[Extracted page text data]
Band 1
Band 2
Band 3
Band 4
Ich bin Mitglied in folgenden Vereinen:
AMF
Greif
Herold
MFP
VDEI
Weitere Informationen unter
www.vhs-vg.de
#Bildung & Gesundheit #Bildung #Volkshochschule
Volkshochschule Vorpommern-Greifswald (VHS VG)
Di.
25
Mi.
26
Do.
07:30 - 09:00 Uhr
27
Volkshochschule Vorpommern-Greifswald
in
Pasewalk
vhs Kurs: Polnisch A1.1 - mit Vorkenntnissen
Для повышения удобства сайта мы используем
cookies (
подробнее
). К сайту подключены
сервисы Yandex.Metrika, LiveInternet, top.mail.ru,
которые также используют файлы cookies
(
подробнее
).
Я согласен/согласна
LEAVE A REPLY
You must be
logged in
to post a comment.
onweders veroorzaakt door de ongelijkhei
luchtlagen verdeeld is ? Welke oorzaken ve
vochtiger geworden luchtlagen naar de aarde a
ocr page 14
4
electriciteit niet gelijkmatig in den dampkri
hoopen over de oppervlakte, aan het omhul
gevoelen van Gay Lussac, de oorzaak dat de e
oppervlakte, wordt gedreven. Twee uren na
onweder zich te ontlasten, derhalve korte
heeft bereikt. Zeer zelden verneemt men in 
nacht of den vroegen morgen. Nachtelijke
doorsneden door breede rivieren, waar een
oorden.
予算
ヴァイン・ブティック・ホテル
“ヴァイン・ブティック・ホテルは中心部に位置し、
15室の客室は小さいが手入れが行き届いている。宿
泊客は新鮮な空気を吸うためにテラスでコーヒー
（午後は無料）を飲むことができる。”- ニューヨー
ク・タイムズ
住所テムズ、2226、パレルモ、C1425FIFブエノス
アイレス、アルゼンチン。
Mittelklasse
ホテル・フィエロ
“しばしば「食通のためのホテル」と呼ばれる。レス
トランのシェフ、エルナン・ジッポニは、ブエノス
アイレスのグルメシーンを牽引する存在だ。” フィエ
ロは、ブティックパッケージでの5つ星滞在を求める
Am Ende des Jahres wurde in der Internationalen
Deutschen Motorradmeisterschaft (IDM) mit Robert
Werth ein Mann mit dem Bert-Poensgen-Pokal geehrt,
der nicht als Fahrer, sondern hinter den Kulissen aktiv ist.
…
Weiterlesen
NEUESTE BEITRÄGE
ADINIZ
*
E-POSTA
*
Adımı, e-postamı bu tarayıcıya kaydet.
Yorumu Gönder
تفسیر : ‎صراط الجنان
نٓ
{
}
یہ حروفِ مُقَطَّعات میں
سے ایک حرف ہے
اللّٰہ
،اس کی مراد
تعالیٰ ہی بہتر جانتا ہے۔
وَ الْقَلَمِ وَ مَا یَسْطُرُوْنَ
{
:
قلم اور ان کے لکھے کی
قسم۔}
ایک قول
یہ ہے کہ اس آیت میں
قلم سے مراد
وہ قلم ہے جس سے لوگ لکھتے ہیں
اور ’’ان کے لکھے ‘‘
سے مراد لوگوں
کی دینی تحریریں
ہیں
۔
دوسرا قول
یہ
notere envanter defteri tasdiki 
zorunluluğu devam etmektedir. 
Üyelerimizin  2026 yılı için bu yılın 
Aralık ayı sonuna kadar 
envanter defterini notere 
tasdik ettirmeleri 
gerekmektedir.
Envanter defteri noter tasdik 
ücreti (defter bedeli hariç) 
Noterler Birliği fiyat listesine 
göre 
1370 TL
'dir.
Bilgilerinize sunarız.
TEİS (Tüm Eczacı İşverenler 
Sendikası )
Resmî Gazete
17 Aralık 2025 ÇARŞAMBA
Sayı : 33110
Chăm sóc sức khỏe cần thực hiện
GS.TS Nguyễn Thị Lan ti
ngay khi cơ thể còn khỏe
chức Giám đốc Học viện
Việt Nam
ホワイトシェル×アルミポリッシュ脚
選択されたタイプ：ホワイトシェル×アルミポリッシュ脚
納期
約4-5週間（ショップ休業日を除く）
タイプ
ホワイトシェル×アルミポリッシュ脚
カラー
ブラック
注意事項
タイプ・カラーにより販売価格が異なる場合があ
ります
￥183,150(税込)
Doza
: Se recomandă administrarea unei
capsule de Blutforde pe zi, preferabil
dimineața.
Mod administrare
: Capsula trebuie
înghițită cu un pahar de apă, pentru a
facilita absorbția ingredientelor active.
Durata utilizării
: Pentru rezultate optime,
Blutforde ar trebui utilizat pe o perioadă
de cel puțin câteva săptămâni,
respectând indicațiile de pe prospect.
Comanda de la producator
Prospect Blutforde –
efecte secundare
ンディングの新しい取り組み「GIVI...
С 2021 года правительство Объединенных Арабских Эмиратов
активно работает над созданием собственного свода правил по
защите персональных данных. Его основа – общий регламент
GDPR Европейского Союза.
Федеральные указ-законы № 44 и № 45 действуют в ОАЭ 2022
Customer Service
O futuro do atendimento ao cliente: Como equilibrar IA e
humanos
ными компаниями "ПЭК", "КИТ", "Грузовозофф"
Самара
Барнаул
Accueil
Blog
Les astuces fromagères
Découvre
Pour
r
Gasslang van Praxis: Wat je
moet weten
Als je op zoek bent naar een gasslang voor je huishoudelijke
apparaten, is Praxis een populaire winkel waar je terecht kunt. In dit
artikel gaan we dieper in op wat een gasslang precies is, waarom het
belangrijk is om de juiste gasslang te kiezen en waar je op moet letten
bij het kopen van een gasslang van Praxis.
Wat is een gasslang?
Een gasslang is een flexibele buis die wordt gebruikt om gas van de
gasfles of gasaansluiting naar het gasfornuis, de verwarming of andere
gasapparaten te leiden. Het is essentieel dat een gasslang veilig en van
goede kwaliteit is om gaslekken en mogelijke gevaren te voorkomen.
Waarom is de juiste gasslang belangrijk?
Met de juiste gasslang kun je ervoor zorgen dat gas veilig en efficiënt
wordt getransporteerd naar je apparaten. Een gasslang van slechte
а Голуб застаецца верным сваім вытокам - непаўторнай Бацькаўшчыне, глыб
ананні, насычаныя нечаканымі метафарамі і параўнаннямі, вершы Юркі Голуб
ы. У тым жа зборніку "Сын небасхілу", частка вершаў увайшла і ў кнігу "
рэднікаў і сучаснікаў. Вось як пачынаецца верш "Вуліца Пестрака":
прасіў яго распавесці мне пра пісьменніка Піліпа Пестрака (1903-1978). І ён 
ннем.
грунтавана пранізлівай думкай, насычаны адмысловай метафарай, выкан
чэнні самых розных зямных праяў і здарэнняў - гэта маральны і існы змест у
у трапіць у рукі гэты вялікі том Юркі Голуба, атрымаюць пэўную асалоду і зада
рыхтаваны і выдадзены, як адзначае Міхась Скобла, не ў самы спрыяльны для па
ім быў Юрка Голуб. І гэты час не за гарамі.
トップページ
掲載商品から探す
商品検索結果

**EXERCISE DETAILS**
Show the lines of the records that contain the word "Пестрака".

**ANSWER BELOW**
рэднікаў і сучаснікаў. Вось як пачынаецца верш "Вуліца Пестрака":
прасіў яго распавесці мне пра пісьменніка Піліпа Пестрака (1903-1978). І ён 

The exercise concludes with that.